Mosaic Materials and Methods

© 2013 Silva Hayes


For indoor projects, use wood, terracotta, glass, etc., almost anything except flexible plastic. The substrate must be rigid. If it flexes, the grout will crack.

For outdoors, do NOT use wood. Wood will eventually warp no matter how well it is sealed. Use hardibacker, wedi board, cement backer board, glass, or concrete. Some terracotta will hold up well for years, and other terracotta will not; this might be due to different clays and firing methods.


Ceramic tile, vitreous glass tile, stained glass, smalti, broken china and pottery, glass beads, shells, pebbles, and jewelry. Avoid wooden beads and organic beads such as those made from beans or pods UNLESS they are well sealed.


For indoor projects, use MAC glue or Weldbond water-based glue (except for mirror tiles). Do not use Weldbond for outdoor projects. When wet, Weldbond reverts to its liquid state.

For mirror tiles, use GE Silicone II Kitchen and Bath clear sealant.

For outdoor projects use Mapei brand Ultra Flex 2 polymer modified mortar (this is a thinset to be used as an adhesive). I have also used the GE Silicone II on outdoor projects and so far (5 years) it is holding up well.

For glass on glass, use MAC Glue, available online (Maryland Mosaics) and locally in Austin at Blue Moon Glassworks.


Polyblend sanded grout mixed with water, or other sanded grout that does not contain a polyblend mixed with Acrylic Mortar Admix instead of water. I do not recommend unsanded grout or premixed grout.


For indoor projects, use Aqua Mix Grout Sealer. Brush on, polish off the tesserae.

For outdoor projects, use Aqua Mix UltraSeal Premium Stone and Tile Sealer. Spray on, polish off the tesserae.  (I pour some into a spray bottle, spray, then pour back into the original container and was the spray bottle well.)  Another good one is DuPont Grout Sealer for indoor and outdoor use.

Basic Mosaic Steps to follow:

1. Glue on tesserae. Wait 24 hours or longer.

2. Grout. Clean tesserae. Wait 24 hours or longer.

3. Seal. Clean and polish tesserae.


Tile nippers. The best are the wheeled Leponitt nippers.

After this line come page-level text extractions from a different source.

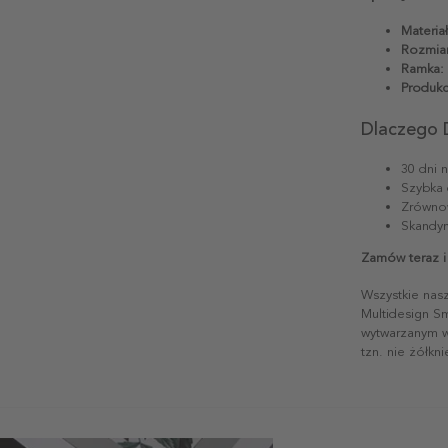
Materiał
Rozmiar
Ramka:
Produkc
Dlaczego 
30 dni 
Szybka 
Zrównow
Skandyn
Zamów teraz i
Wszystkie nas
Multidesign S
wytwarzanym w 
tzn. nie żółkn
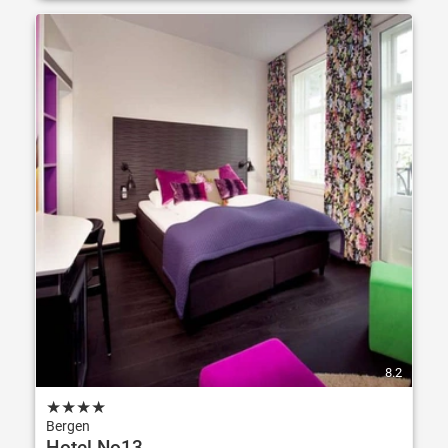
8.2
★
★
★
★
Bergen
Hotel No13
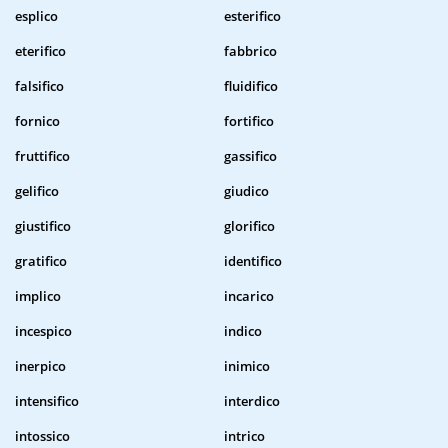
esplico
esterifico
eterifico
fabbrico
falsifico
fluidifico
fornico
fortifico
fruttifico
gassifico
gelifico
giudico
giustifico
glorifico
gratifico
identifico
implico
incarico
incespico
indico
inerpico
inimico
intensifico
interdico
intossico
intrico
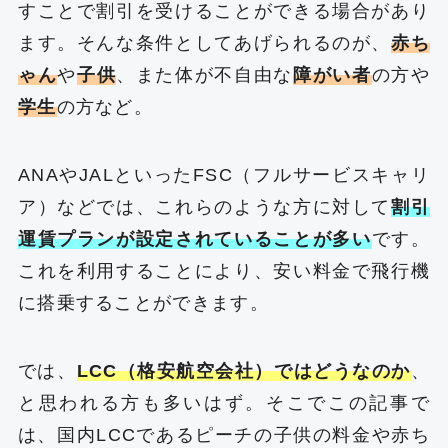
すことで割引を受けることができる場合があり
ます。そんな条件としてあげられるのが、
赤ち
ゃん
や
子供
、また体が不自由な
障がい者
の方や
学生
の方など。
ANAやJALといったFSC（フルサービスキャリ
ア）などでは、これらのような方に対して
割引
運賃プランが設定されていることが多い
です。
これを利用することにより、安い料金で飛行機
に搭乗することができます。
では、
LCC（格安航空会社）ではどうなのか
、
と思われる方も多いはず。そこでこの記事で
は、国内LCCであるピーチの子供の料金や赤ち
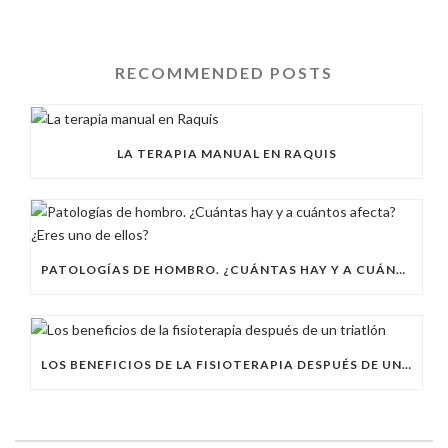
RECOMMENDED POSTS
LA TERAPIA MANUAL EN RAQUIS
PATOLOGÍAS DE HOMBRO. ¿CUÁNTAS HAY Y A CUÁNTOS AFECTA? ¿ERES UNO DE ELLOS?
LOS BENEFICIOS DE LA FISIOTERAPIA DESPUÉS DE UN TRIATLÓN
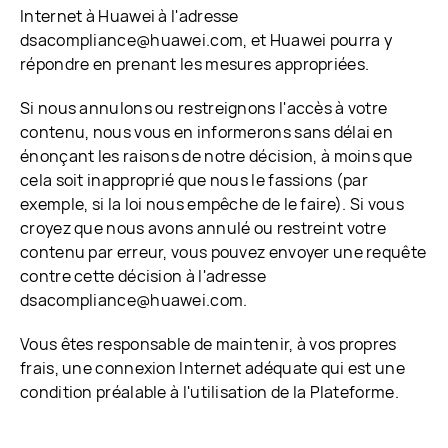
Internet à Huawei à l'adresse
dsacompliance@huawei.com, et Huawei pourra y
répondre en prenant les mesures appropriées.
Si nous annulons ou restreignons l'accès à votre
contenu, nous vous en informerons sans délai en
énonçant les raisons de notre décision, à moins que
cela soit inapproprié que nous le fassions (par
exemple, si la loi nous empêche de le faire). Si vous
croyez que nous avons annulé ou restreint votre
contenu par erreur, vous pouvez envoyer une requête
contre cette décision à l'adresse
dsacompliance@huawei.com.
Vous êtes responsable de maintenir, à vos propres
frais, une connexion Internet adéquate qui est une
condition préalable à l'utilisation de la Plateforme.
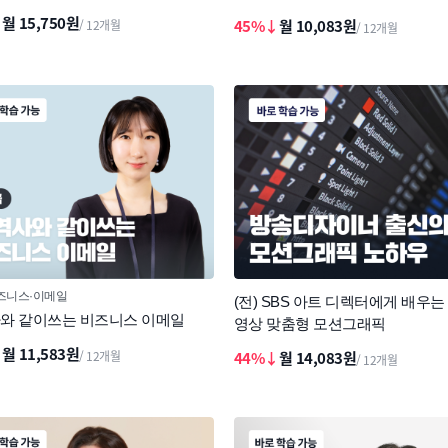
↓
월 15,750원
45%↓
월 10,083원
/ 12개월
/ 12개월
즈니스
이메일
(전) SBS 아트 디렉터에게 배우는
와 같이쓰는 비즈니스 이메일
영상 맞춤형 모션그래픽
↓
월 11,583원
/ 12개월
44%↓
월 14,083원
/ 12개월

Carborundum stone. This may be called a kitchen sharpener. Look for one with a handle. Used to take the sharp edge off of glass or broken plates.

Sponges, rectangular, to wipe the grout off the tesserae.

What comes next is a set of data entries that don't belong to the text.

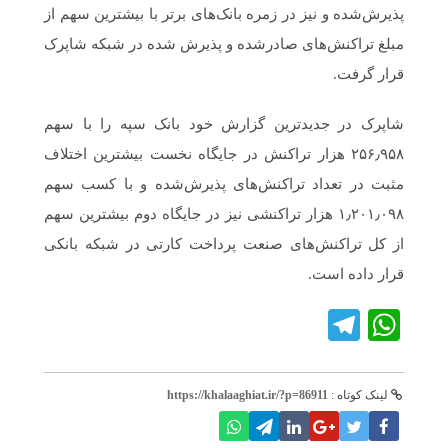
پذیرش‌شده و نیز در زمره بانک‌های برتر با بیشترین سهم از
مبلغ تراکنش‌های صادرشده و پذیرش شده در شبکه شاپرک
قرار گرفت.
شاپرک در جدیدترین گزارش خود بانک سپه را با سهم
۲۵۶٫۹۵۸ هزار تراکنش در جایگاه نخست بیشترین اختلاف
مثبت در تعداد تراکنش‌های پذیرش‌شده و با کسب سهم
۱٫۲۰۱٫۰۹۸ هزار تراکنشی نیز در جایگاه دوم بیشترین سهم
از کل تراکنش‌های صنعت پرداخت کارتی در شبکه بانکی
قرار داده است.
Telegram
WhatsApp
لینک کوتاه :
https://khalaaghiat.ir/?p=86911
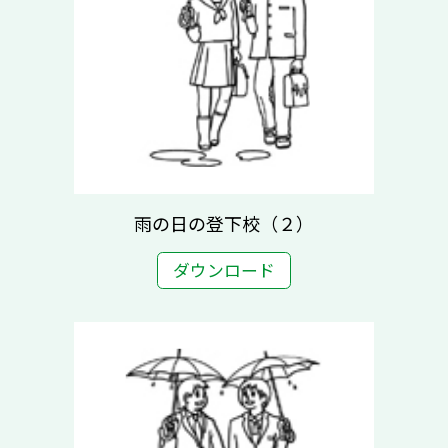
雨の日の登下校（２）
ダウンロード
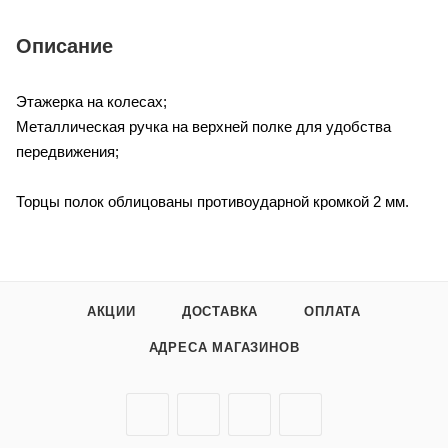
Описание
Этажерка на колесах;
Металлическая ручка на верхней полке для удобства
передвижения;
Торцы полок облицованы противоударной кромкой 2 мм.
АКЦИИ
ДОСТАВКА
ОПЛАТА
АДРЕСА МАГАЗИНОВ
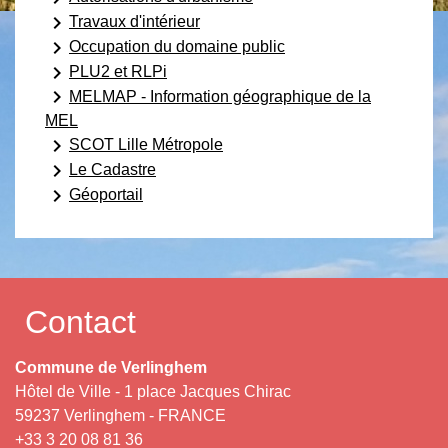
keyboard_arrow_right
Travaux d'intérieur
keyboard_arrow_right
Occupation du domaine public
keyboard_arrow_right
PLU2 et RLPi
keyboard_arrow_right
MELMAP - Information géographique de la
MEL
keyboard_arrow_right
SCOT Lille Métropole
keyboard_arrow_right
Le Cadastre
keyboard_arrow_right
Géoportail
Contact
Commune de Verlinghem
Hôtel de Ville - 1 place Jacques Chirac
59237 Verlinghem - FRANCE
+33 3 20 08 81 36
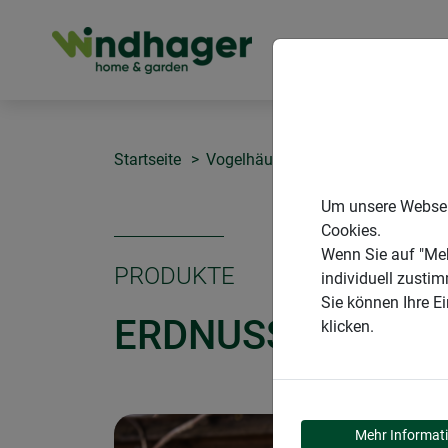
PRODUKTE
Startseite
Vogelhäuser
Erdnussbutterglas
Um unsere Webseit
Cookies.
Wenn Sie auf "Meh
PRODUKTE
individuell zusti
Sie können Ihre E
ERDNUSSBUTTER
klicken.
Mehr Informat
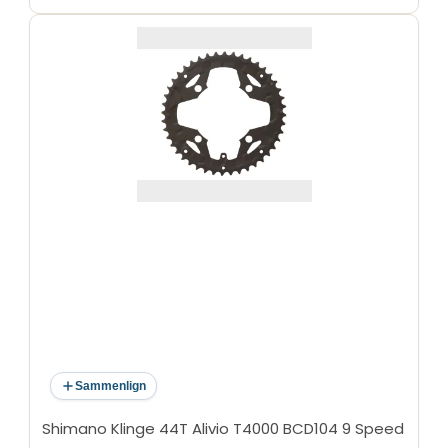
Sammenlign
Shimano Klinge 44T Alivio T4000 BCD104 9 Speed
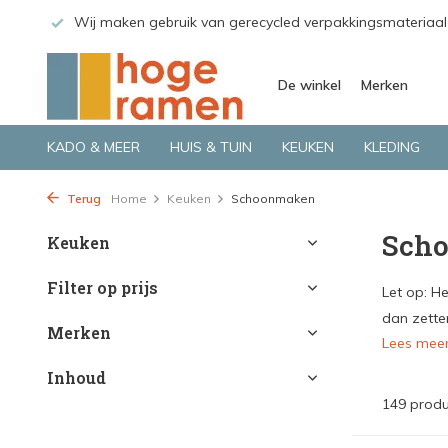
riaal
Bekijk de producten live in onze winkel in Deventer
De winkel
Merken
KADO & MEER
HUIS & TUIN
KEUKEN
KLEDING
Terug
Home
Keuken
Schoonmaken
Sch
Keuken
Filter op prijs
Let op: He
dan zetten
Merken
Lees mee
Inhoud
149 prod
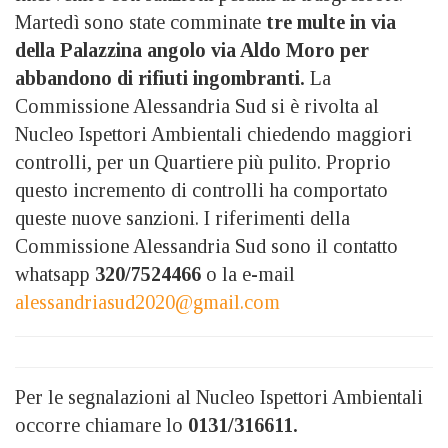
Martedì sono state comminate
tre multe in via
della Palazzina angolo via Aldo Moro per
abbandono di rifiuti ingombranti.
La
Commissione Alessandria Sud si è rivolta al
Nucleo Ispettori Ambientali chiedendo maggiori
controlli, per un Quartiere più pulito. Proprio
questo incremento di controlli ha comportato
queste nuove sanzioni. I riferimenti della
Commissione Alessandria Sud sono il contatto
whatsapp
320/7524466
o la e-mail
alessandriasud2020@gmail.com
Per le segnalazioni al Nucleo Ispettori Ambientali
occorre chiamare lo
0131/316611.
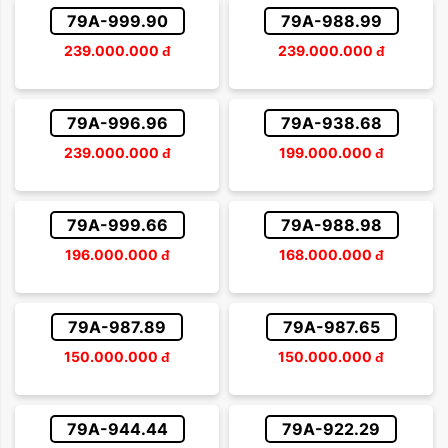
79A-999.90
79A-988.99
239.000.000
đ
239.000.000
đ
79A-996.96
79A-938.68
239.000.000
đ
199.000.000
đ
79A-999.66
79A-988.98
196.000.000
đ
168.000.000
đ
79A-987.89
79A-987.65
150.000.000
đ
150.000.000
đ
79A-944.44
79A-922.29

Old terry cloth rags, craft sticks, plastic bins for mixing grout and a bucket for water.


Blue painter’s tape


Direct – glue tesserae directly onto the substrate. Tesserae can also be glued to mesh and then transported elsewhere and affixed, to a wall or a fireplace surround, for example.

Indirect – lay tesserae upside down in a mold coated with Vaseline or mold release, and pour cement, as for a stepping stone, or glue tesserae upside down onto brown Kraft paper. The indirect method is usually used when a smooth surface is required, or when mosaics are made in a studio and then transported elsewhere for installation. The tesserae MUST be flat and secure, else the cement can creep under it and spoil the look.

A helpful book is Classic Mosaic by Elaine M. Goodwin.

On my blog: on the right there are some links for helpful instructions on nipping plates and how to order MAC glue and mesh.


After gluing, wait 24 hours and then grout. Selecting a color is extremely important. My favorite color is a soft pale brown. Another favorite is black. Least favorite is white. Try shaking some dry grout onto your piece and into the grout lines to see if the color works for you.

Mix the grout with water or admix or a mixture of both. Mix in a disposable container. Do not breathe in the dust. Mix to a consistency of peanut butter. Wait up to ten minutes (this is called slaking) and then spread with a tool or popsicle stick, or with your gloved hand. Make sure the grout fills in every nook and cranny.

Wait only a moment or two and then gently begin to remove the grout from the tesserae. At first use your gloved fingers. Then a dry paper towel. After removing the excess, gently pass over the mosaic with a damp sponge (not a dripping wet sponge). Your goal is to remove all the grout from the surface of the tesserae but you do not want to dish out the grout lines; you want them to remain smooth and level with the edges of the tesserae. At this point, you can pat the grout with a sponge or your finger and you can smooth a problem area with a wet makeup brush.

Allow the grout to firm up (about 30 minutes) and then carefully wipe the haze off the tesserae. When you are certain that the grout won’t be disturbed, you can firmly polish the mosaic with a wet washcloth, wrung out well.


Allow to sit undisturbed for 24 hours, then seal. The sealer has the consistency of water. Apply all over the piece, making sure that the edges are well sealed. Immediately polish the sealer off the tesserae.